** Recorded information follows **

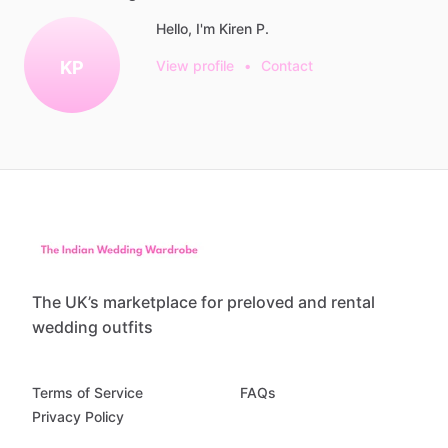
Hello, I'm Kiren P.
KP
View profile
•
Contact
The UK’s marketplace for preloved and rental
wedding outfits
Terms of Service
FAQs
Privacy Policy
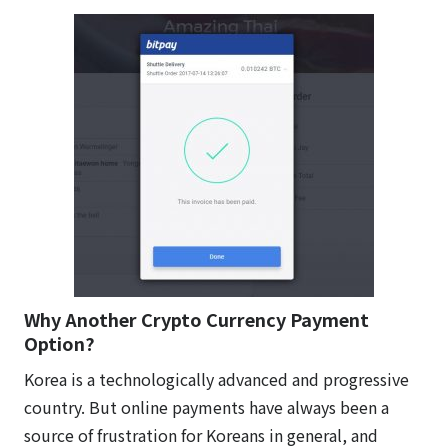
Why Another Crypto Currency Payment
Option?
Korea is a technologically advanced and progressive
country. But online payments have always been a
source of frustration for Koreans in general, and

** End of Recorded information **

Pictures stay out. Write out everything else in the material exactly.

Hello, I'm Kiren P.
KP
View profile
•
Contact
The UK’s marketplace for preloved and rental
wedding outfits
Terms of Service
FAQs
Privacy Policy
Why Another Crypto Currency Payment
Option?
Korea is a technologically advanced and progressive
country. But online payments have always been a
source of frustration for Koreans in general, and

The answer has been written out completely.